* [TASK REQUIREMENTS] I would like the lines below, from the one with "Netshop .Too デザイン・クリエイティブの専門店" through the one with "pouvoirs le 15", copied exactly and without any pictures.

* [Dataset entries]
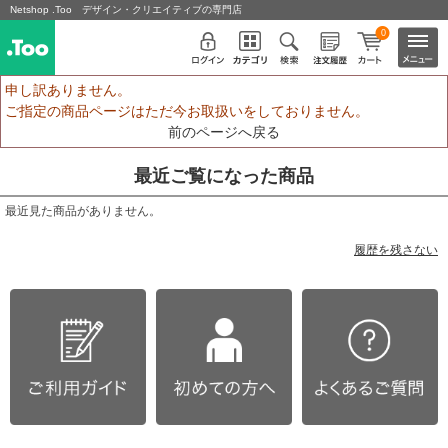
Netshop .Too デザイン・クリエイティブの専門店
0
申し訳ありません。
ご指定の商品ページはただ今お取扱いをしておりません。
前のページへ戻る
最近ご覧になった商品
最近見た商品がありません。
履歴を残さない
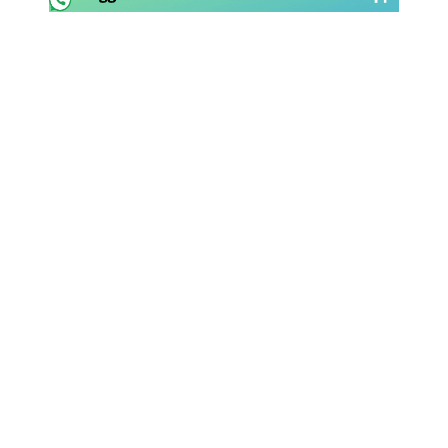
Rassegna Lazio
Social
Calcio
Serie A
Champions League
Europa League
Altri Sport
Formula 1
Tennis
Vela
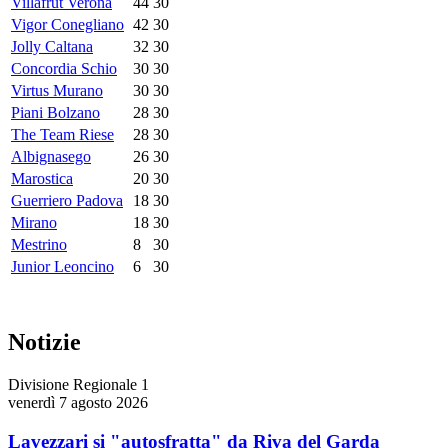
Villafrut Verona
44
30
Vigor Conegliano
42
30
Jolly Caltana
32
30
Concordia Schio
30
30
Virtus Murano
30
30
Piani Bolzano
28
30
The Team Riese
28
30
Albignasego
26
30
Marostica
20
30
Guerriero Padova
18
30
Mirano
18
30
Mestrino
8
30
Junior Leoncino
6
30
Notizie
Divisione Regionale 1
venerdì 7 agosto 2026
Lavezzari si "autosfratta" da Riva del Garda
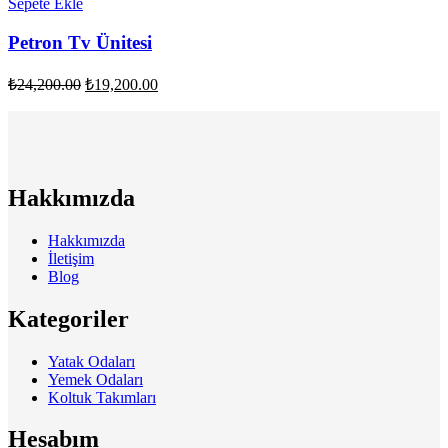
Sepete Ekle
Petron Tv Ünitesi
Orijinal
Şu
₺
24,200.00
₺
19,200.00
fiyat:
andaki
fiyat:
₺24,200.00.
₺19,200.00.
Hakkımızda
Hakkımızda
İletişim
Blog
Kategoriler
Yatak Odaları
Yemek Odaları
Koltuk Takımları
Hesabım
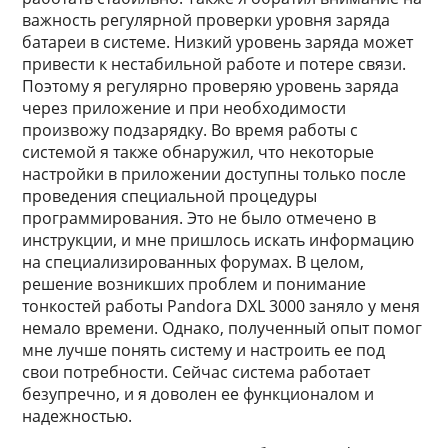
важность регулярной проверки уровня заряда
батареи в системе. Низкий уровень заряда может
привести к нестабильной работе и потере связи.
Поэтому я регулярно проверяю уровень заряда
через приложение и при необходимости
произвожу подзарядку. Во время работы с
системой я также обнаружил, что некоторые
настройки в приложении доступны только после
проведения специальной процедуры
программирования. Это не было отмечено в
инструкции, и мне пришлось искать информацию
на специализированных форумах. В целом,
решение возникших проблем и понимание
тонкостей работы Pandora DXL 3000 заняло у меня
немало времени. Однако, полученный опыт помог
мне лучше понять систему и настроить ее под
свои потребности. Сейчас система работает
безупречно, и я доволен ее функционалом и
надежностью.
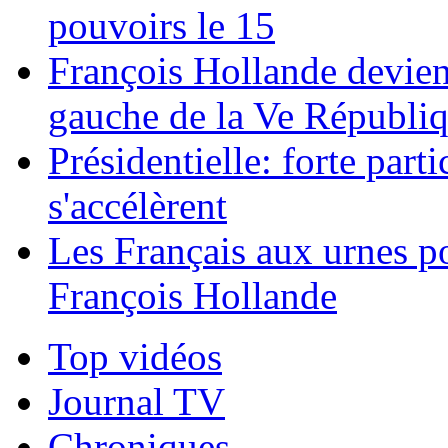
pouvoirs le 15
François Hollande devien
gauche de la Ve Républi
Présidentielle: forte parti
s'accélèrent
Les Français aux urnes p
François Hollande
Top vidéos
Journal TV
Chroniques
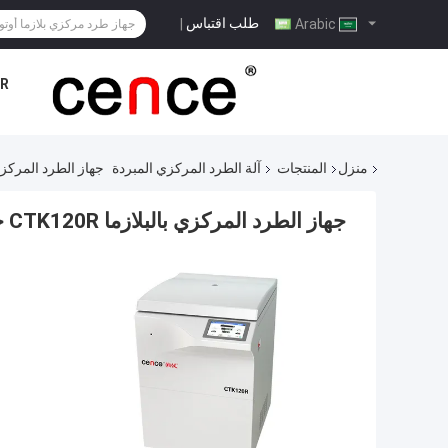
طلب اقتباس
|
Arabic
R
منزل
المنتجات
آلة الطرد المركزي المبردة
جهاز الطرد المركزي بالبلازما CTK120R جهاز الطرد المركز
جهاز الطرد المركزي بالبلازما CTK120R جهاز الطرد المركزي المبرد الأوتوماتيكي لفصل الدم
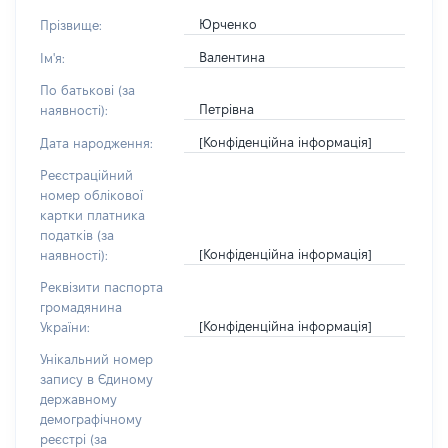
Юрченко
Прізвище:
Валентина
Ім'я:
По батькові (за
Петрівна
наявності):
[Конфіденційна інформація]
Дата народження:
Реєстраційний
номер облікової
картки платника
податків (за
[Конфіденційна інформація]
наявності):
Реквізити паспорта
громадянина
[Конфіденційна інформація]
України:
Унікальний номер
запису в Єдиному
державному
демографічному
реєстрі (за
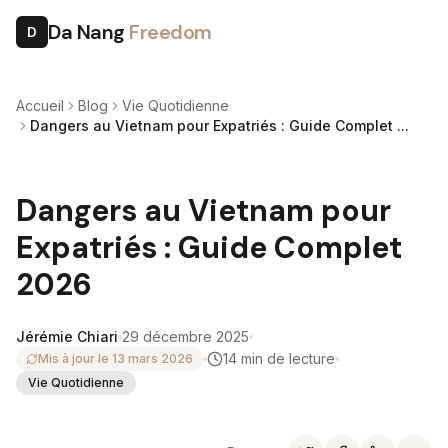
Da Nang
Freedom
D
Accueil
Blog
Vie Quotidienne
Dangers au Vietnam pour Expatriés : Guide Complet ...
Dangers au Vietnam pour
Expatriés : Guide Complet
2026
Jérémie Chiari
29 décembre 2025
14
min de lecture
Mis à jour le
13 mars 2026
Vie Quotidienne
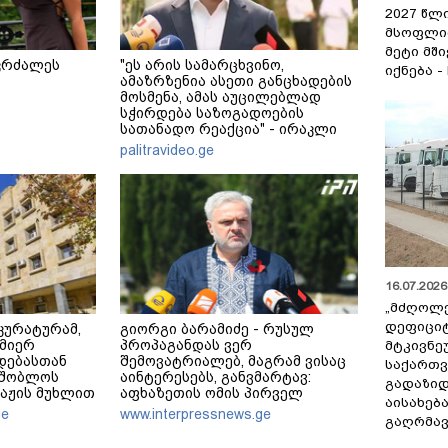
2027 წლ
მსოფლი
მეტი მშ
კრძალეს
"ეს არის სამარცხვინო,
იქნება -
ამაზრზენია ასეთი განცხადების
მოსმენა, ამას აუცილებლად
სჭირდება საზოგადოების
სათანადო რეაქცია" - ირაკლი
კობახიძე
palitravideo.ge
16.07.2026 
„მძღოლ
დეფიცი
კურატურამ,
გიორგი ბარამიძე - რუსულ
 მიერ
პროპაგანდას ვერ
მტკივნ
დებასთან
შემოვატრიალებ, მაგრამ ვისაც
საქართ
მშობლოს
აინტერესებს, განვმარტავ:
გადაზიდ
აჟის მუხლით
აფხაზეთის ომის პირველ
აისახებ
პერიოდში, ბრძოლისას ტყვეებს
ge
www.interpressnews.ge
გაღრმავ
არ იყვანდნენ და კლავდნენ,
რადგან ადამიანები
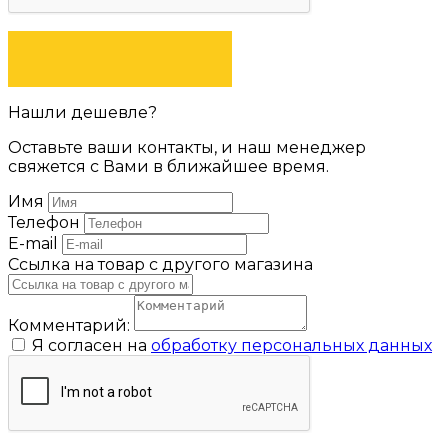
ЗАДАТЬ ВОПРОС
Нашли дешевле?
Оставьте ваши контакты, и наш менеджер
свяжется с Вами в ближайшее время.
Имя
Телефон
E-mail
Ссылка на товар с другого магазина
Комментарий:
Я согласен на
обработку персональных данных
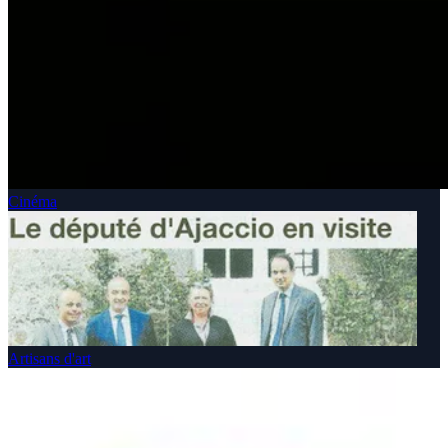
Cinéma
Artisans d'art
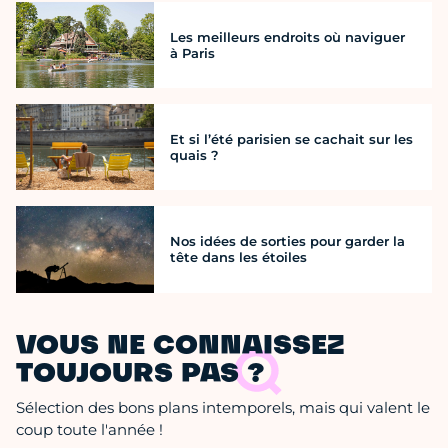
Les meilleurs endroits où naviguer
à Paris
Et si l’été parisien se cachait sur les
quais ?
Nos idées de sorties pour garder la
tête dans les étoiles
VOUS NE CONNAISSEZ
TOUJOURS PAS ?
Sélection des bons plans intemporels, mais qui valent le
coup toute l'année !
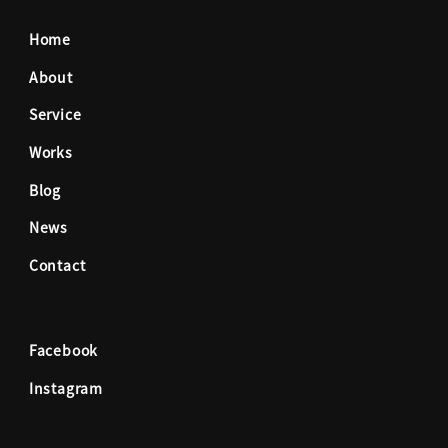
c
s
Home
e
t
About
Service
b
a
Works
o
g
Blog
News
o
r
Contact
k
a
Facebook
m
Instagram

* * *

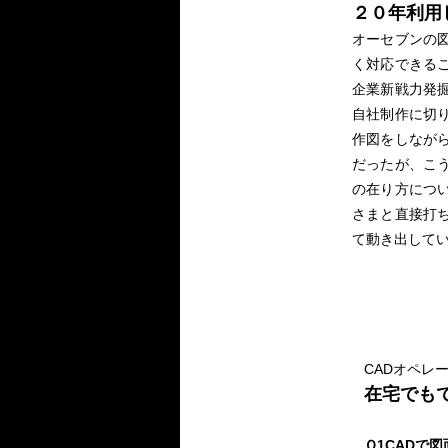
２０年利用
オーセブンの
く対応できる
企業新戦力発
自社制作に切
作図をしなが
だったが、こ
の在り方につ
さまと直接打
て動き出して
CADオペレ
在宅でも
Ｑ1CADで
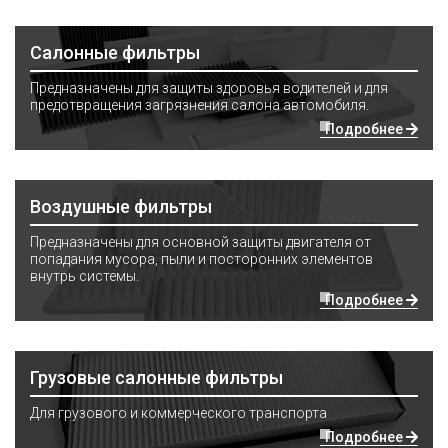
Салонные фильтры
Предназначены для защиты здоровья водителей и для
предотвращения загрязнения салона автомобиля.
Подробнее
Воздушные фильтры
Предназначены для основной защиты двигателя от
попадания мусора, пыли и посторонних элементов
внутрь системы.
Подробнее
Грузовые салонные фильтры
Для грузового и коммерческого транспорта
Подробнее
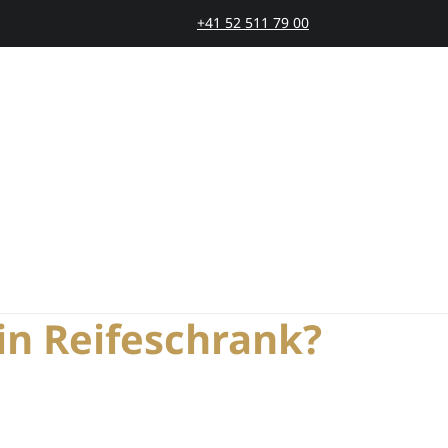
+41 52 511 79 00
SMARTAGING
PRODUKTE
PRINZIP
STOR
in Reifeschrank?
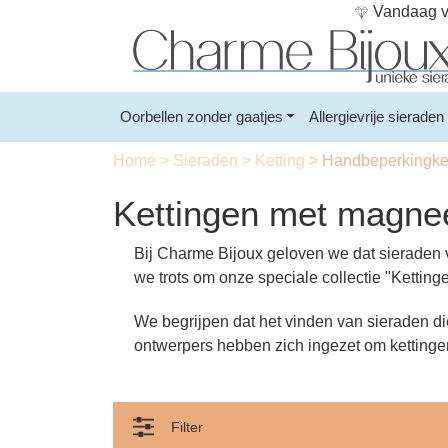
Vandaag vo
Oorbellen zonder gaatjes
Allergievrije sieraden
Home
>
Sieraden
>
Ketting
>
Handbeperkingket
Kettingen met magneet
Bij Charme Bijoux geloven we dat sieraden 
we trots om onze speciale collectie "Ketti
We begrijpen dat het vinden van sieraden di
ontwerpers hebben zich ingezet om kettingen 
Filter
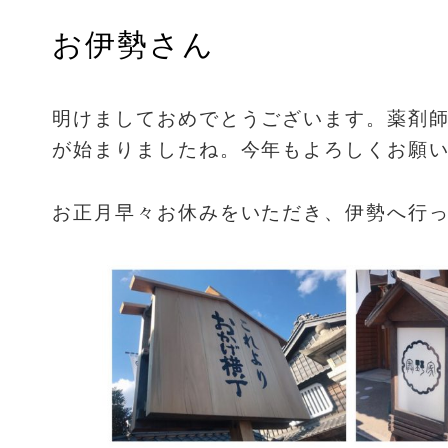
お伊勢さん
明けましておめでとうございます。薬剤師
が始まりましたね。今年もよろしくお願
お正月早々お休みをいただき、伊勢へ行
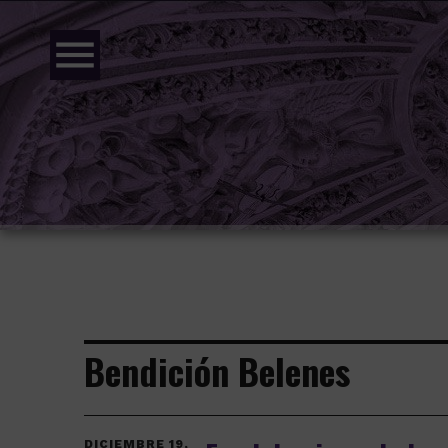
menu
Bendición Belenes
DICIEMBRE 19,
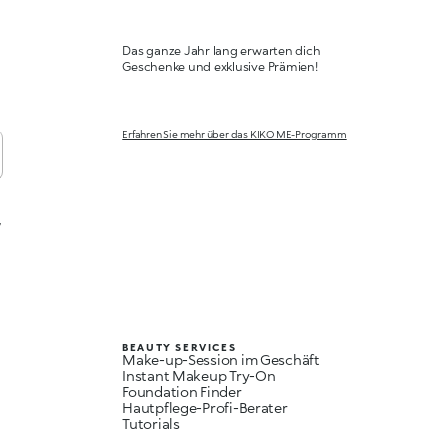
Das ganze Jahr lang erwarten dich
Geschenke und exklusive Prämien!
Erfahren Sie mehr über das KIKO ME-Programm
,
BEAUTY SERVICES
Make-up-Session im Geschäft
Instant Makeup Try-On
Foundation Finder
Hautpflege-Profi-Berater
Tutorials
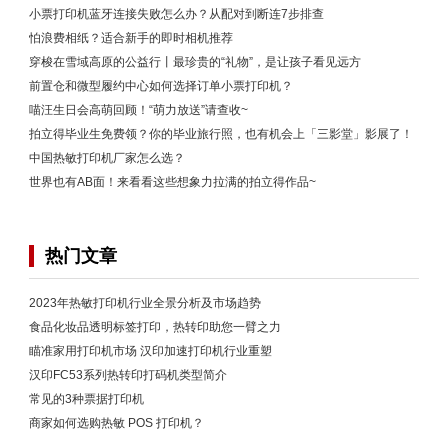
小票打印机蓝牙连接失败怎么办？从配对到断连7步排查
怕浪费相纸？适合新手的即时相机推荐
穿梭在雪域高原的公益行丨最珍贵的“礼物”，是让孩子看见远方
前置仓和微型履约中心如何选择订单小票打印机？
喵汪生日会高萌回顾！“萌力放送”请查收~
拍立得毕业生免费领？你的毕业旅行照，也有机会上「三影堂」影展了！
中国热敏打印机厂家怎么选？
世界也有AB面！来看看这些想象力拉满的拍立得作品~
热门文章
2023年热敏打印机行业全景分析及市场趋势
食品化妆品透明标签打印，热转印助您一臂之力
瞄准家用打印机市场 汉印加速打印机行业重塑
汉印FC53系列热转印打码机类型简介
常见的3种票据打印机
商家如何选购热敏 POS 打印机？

...

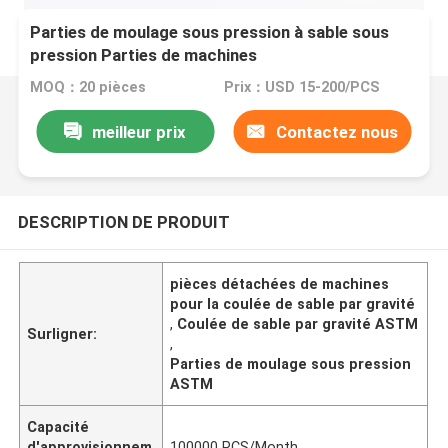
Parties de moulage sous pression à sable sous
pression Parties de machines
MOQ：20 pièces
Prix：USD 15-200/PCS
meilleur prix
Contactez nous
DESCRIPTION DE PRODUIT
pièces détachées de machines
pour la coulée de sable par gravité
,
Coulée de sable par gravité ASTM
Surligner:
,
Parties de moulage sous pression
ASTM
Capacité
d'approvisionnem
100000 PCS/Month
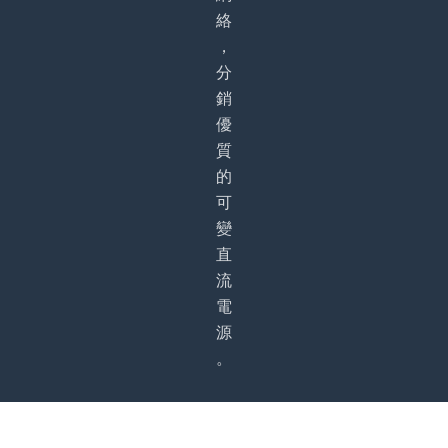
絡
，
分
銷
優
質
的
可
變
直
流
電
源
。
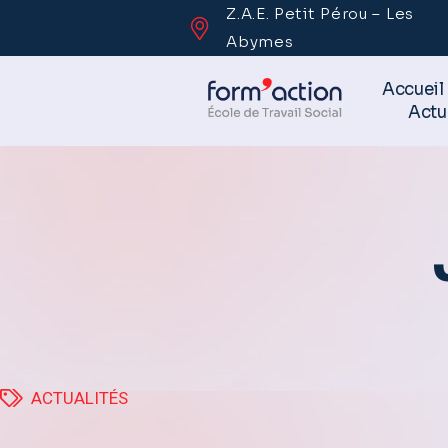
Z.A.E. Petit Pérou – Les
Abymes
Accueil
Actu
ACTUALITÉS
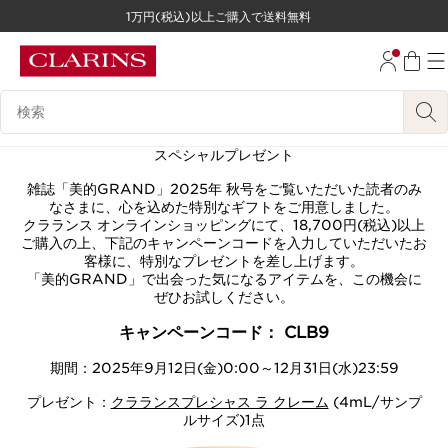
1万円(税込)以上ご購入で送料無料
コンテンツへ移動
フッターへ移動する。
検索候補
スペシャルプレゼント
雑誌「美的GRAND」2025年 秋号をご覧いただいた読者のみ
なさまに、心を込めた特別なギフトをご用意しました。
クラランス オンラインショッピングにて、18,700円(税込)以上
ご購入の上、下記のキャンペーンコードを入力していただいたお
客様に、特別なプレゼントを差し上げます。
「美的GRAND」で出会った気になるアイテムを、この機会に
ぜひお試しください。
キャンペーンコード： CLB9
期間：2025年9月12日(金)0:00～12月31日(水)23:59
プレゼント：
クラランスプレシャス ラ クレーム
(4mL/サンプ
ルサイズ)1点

* [SOLUTION TO THIS TASK]
Netshop .Too デザイン・クリエイティブの専門店
0
申し訳ありません。
ご指定の商品ページはただ今お取扱いをしておりません。
前のページへ戻る
最近ご覧になった商品
最近見た商品がありません。
履歴を残さない
Rassegna Lazio
Social
Calcio
Serie A
Champions League
Europa League
Altri Sport
Formula 1
Tennis
Vela
Villafrut Verona
44
30
Vigor Conegliano
42
30
Jolly Caltana
32
30
Concordia Schio
30
30
Virtus Murano
30
30
Piani Bolzano
28
30
The Team Riese
28
30
Albignasego
26
30
Marostica
20
30
Guerriero Padova
18
30
Mirano
18
30
Mestrino
8
30
Junior Leoncino
6
30
Notizie
Divisione Regionale 1
venerdì 7 agosto 2026
Lavezzari si "autosfratta" da Riva del Garda
Sepete Ekle
Petron Tv Ünitesi
Orijinal
Şu
₺
24,200.00
₺
19,200.00
fiyat:
andaki
fiyat:
₺24,200.00.
₺19,200.00.
Hakkımızda
Hakkımızda
İletişim
Blog
Kategoriler
Yatak Odaları
Yemek Odaları
Koltuk Takımları
Hesabım
важность регулярной проверки уровня заряда
батареи в системе. Низкий уровень заряда может
привести к нестабильной работе и потере связи.
Поэтому я регулярно проверяю уровень заряда
через приложение и при необходимости
произвожу подзарядку. Во время работы с
системой я также обнаружил, что некоторые
настройки в приложении доступны только после
проведения специальной процедуры
программирования. Это не было отмечено в
инструкции, и мне пришлось искать информацию
на специализированных форумах. В целом,
решение возникших проблем и понимание
тонкостей работы Pandora DXL 3000 заняло у меня
немало времени. Однако, полученный опыт помог
мне лучше понять систему и настроить ее под
свои потребности. Сейчас система работает
безупречно, и я доволен ее функционалом и
надежностью.
pouvoirs le 15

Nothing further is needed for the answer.